Logo as Jack FM, 2005-2020

- 2005: 92.9 Jack FM (Adult hits)
  - On May 16, 2005, WBUF flipped to an adult hits format, branded under the Jack FM name. Stern was the only host retained when CBS Radio, then the station's owner, dropped the talk format, as CBS burned off Stern's contract (their slogan even briefly being "Howard in the morning, playing what we want all day"). It was the first format in about 10 years not intended to directly compete with another station in the market. When Stern left terrestrial radio for Sirius Satellite Radio, he was not replaced on WBUF. Jack FM was, by far, the longest-running format in the station's recent history, lasting 15 years, longer than the previous six formats combined. Subsequent owners of WBUF, Regent Communications and Townsquare Media, continued to license the Jack FM format and did not share the same desire to flip the station's format every few years as previous owners CBS Radio and Infinity Broadcasting had done.

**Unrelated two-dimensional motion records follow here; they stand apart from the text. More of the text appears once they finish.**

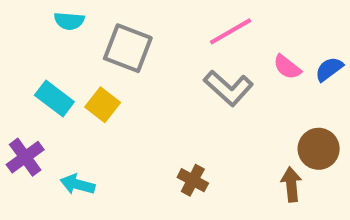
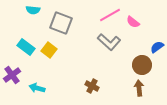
pink semicircle: (287, 67) -> (133, 22), moved
blue semicircle: (329, 69) -> (157, 47), moved
brown circle: (319, 149) -> (142, 65), moved

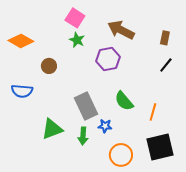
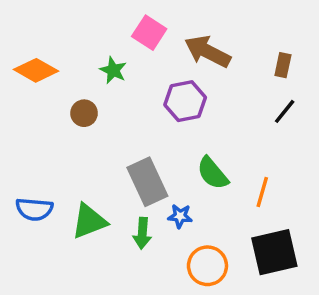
pink square: (75, 18) -> (149, 33), moved
green star: (77, 40) -> (113, 70), moved
blue semicircle: (22, 91) -> (34, 209), moved

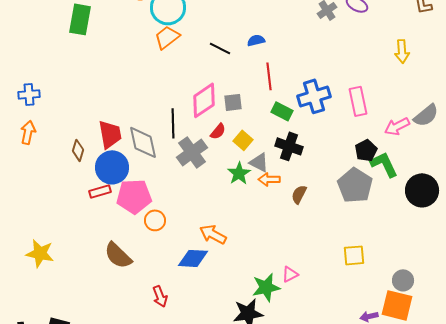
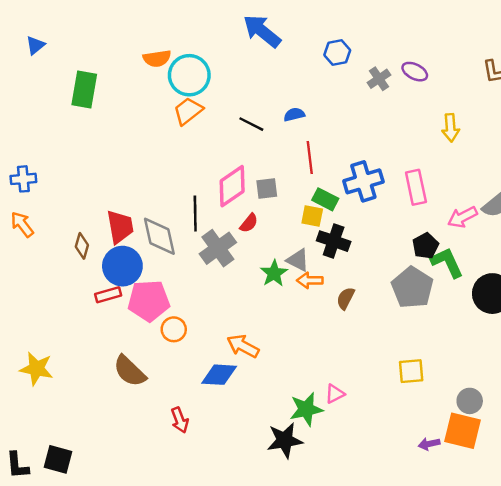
yellow arrow: (402, 51) -> (451, 128), moved
orange arrow: (28, 132) -> (22, 224), turned -50
yellow square: (243, 140) -> (312, 216), moved, turned -30

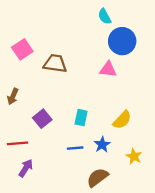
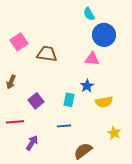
yellow semicircle: (122, 120) -> (104, 102), turned 36
blue star: (102, 145) -> (87, 86), moved
purple arrow: (26, 168) -> (32, 143), moved

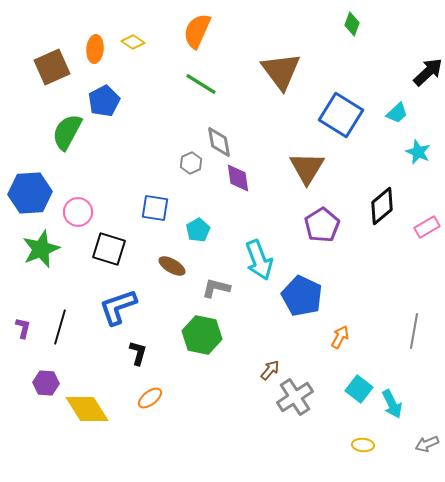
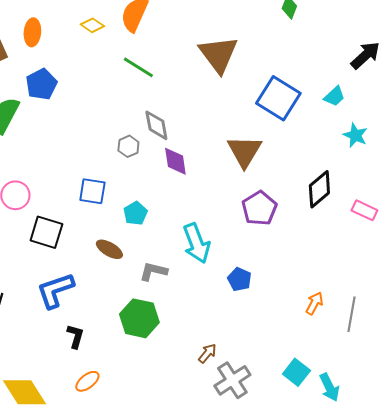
yellow diamond: (133, 42) -> (92, 25), moved
pink rectangle: (427, 227) -> (364, 210), turned 55
blue pentagon: (302, 296) -> (239, 279), size x0.6
orange arrow: (340, 337) -> (314, 303), moved

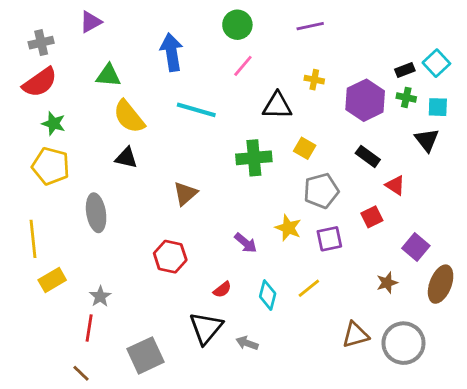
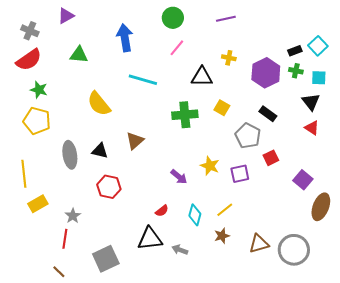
gray cross: (41, 43) -> (30, 31), turned 36
yellow semicircle: (129, 117) -> (99, 104), moved
black triangle: (126, 158) -> (100, 151), moved
red triangle: (395, 185) -> (312, 128), moved
gray pentagon: (321, 191) -> (248, 136), moved, turned -30
red hexagon: (170, 257) -> (109, 187), moved
brown star: (387, 283) -> (222, 236), moved
black triangle: (206, 328) -> (150, 239), turned 44

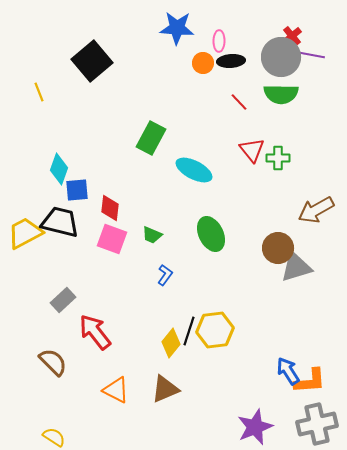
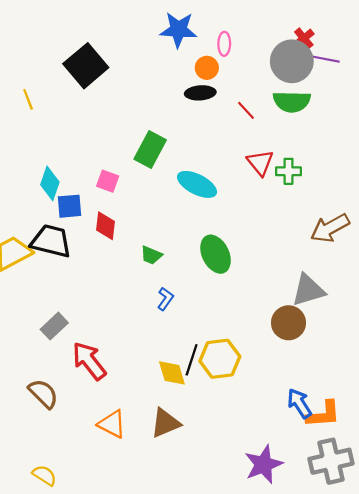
black ellipse: (231, 61) -> (200, 93), moved
pink square: (112, 239) -> (108, 181), moved, size x0.7
brown circle: (278, 248) -> (289, 323), moved
yellow diamond: (171, 343) -> (172, 373), turned -56

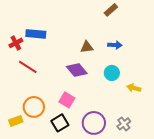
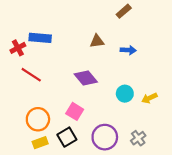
brown triangle: (87, 47) -> (97, 41), moved
cyan circle: (112, 73) -> (125, 94), moved
yellow arrow: (134, 88) -> (149, 98), turned -40
yellow rectangle: (16, 121) -> (40, 143), moved

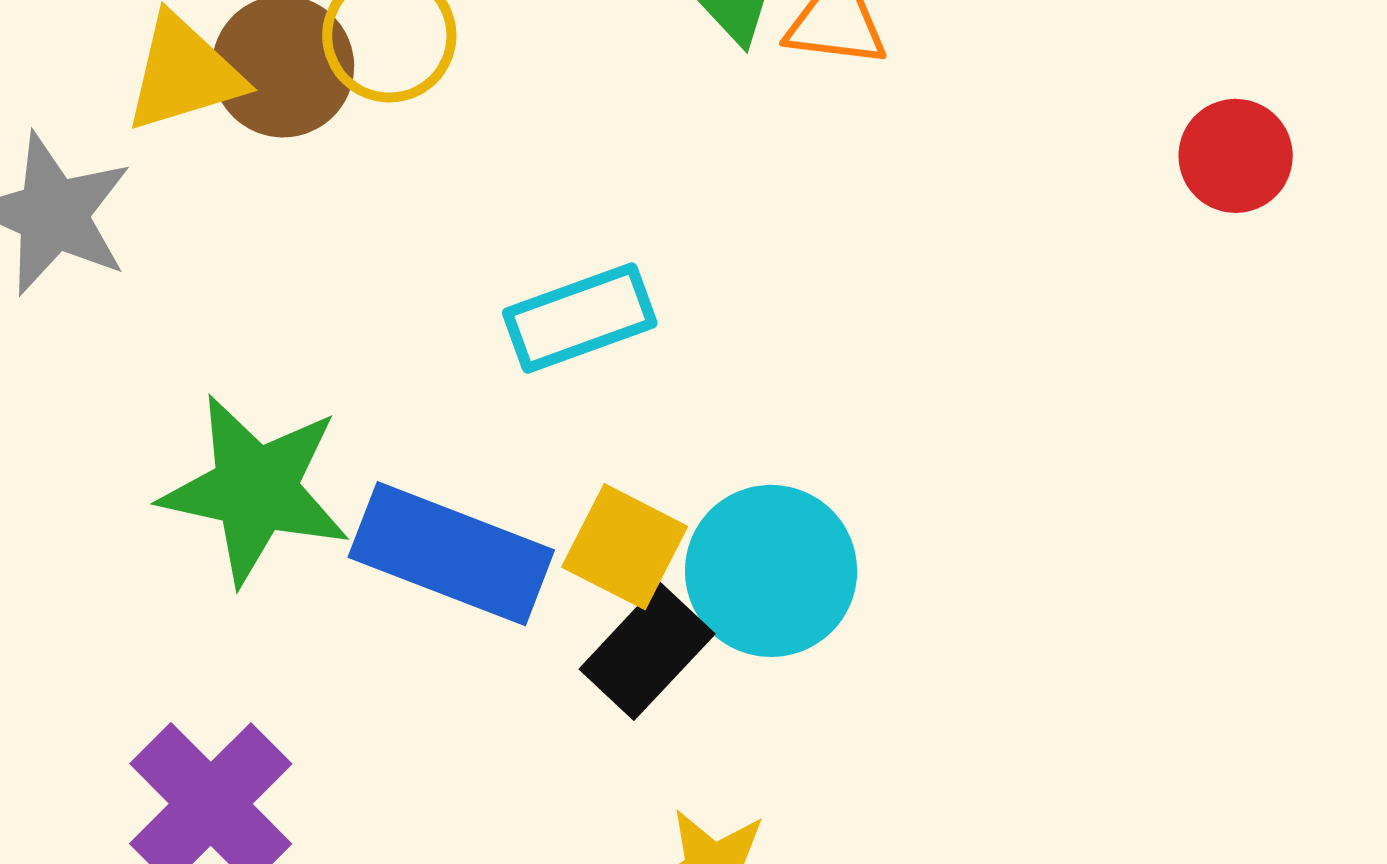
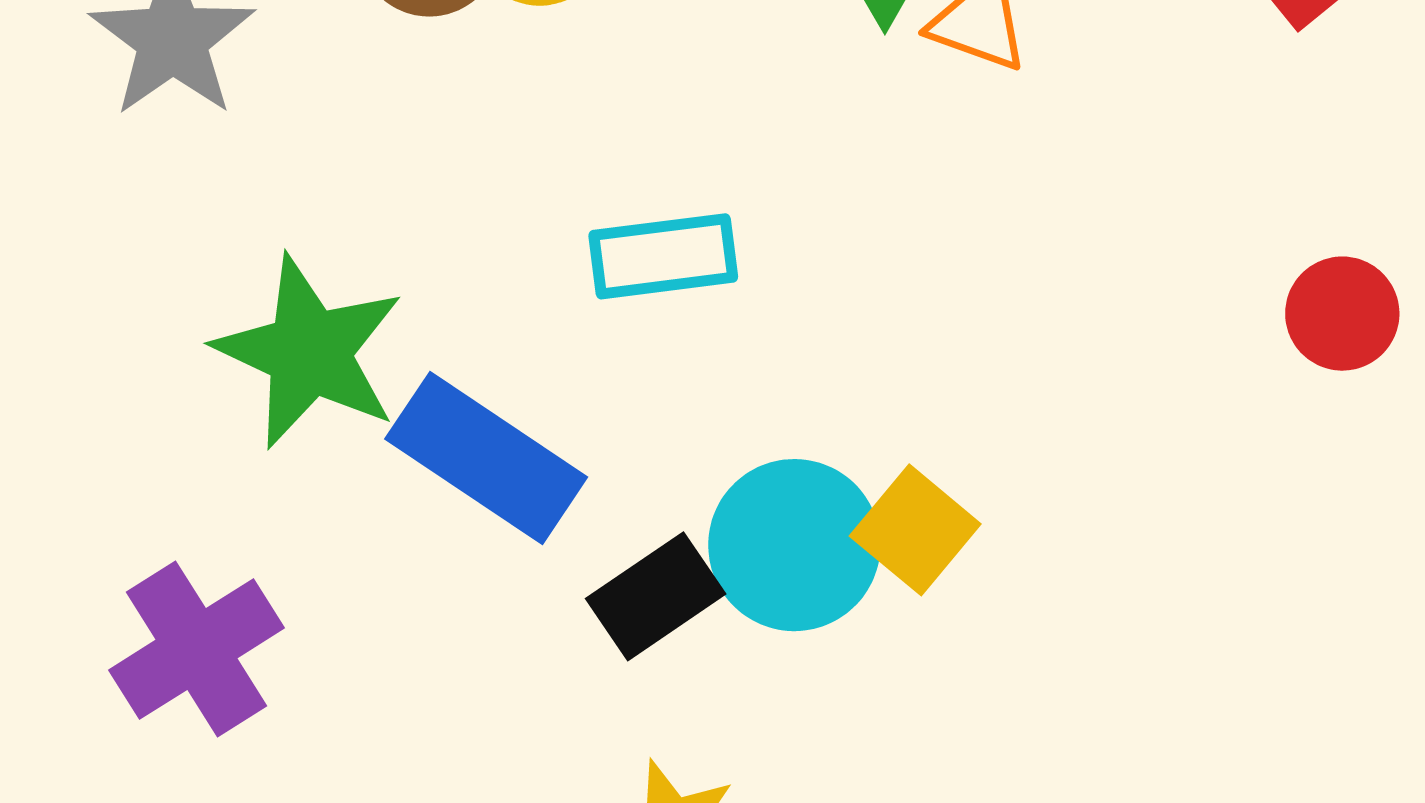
red circle: (1236, 156) -> (1342, 314), moved
yellow square: (625, 547) -> (915, 530), moved

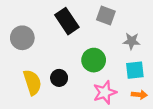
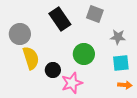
yellow semicircle: (32, 82) -> (31, 58), moved
pink star: (105, 92) -> (72, 83), moved

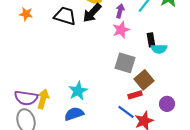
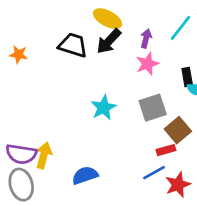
orange star: (26, 14) -> (19, 54), moved
gray square: (125, 63) -> (153, 108), turned -35
cyan star: (78, 91) -> (104, 108), moved
blue line: (126, 112) -> (154, 173), turned -66

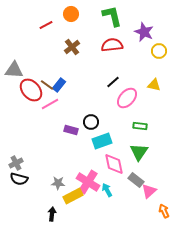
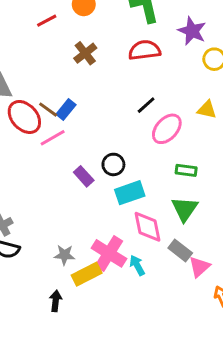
purple rectangle: (71, 130) -> (84, 176), turned 32

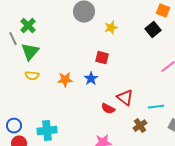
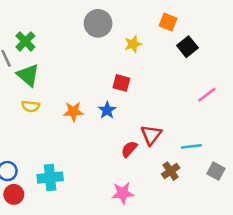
orange square: (163, 11) -> (168, 22), moved
green triangle: (30, 52) -> (28, 75), turned -30
red triangle: (125, 98) -> (151, 135), turned 30
red semicircle: (108, 109) -> (129, 149), turned 104

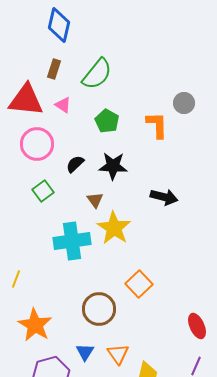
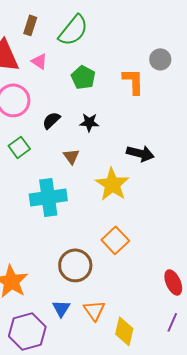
black star: (113, 166) -> (89, 122), size x0.7
yellow star: (114, 228) -> (112, 184), moved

  - Similar to other Jack FM stations, WBUF had no live disc jockeys, carried no syndicated long-form or short-form programming, and carried no time-sensitive information (such as news, weather or sports), only interrupting its music for commercials, pre-recorded one-line jokes and station identification; this format was followed uniformly, 24 hours a day, 7 days a week. At first, 92.9 was one of the only Jack FM stations which didn't use Howard Cogan as the voice of Jack, due to its proximity to Toronto's CJAQ-FM, which identified itself as 92.5 Jack-FM. Using Cogan would have most likely caused confusion with listeners due to the fact the two stations are so close on the FM dial. Until mid-April 2009, WBUF used voice talent Brad Davidorf, best known for his voice work on TBS. At that point, WBUF began using Howard Cogan as its imaging voice. Within two months of Cogan's employment on WBUF, CJAQ-FM dropped the Jack format and went back to the Top 40/CHR format known as "Kiss-FM" that Jack-FM replaced six years earlier.
- 2020: 92.9 WBUF, Everything That Rocks (Mainstream rock/Classic rock)
  - On November 25, 2020 at noon, after briefly stunting with a loop of Christmas music (which ended with "I Saw Mommy Kissing Santa Claus" by John Cougar Mellencamp), WBUF flipped back to a mainstream rock format, branding once more as "92.9 WBUF, Everything That Rocks" and returning to the broad-based rock format the station had featured from 2001 to 2004. The first song under the rock format was "For Those About to Rock (We Salute You)" by AC/DC. The station added the nationally syndicated The Free Beer and Hot Wings Show a few months after launch.
- 2022: 92.9 WBUF, Buffalo's Real Rock (Active rock)
  - From 2020 to 2022, WBUF's playlist leaned toward a classic rock presentation billed as "Everything that Rocks", initially hoping to take advantage of on-air turmoil in the market's heritage classic rock station WGRF. When this was unsuccessful, on June 10, 2022, WBUF shifted its format from mainstream rock to active rock, branded as "92.9 WBUF, Buffalo's Real Rock". The station's airstaff (other than one day part) and presentation did not otherwise change. There had been no major active rock station in Buffalo since WEDG shifted to alternative (itself prompted when previous alternative station WLKK, another station in Buffalo notorious for its frequent format changes, changed format to country music).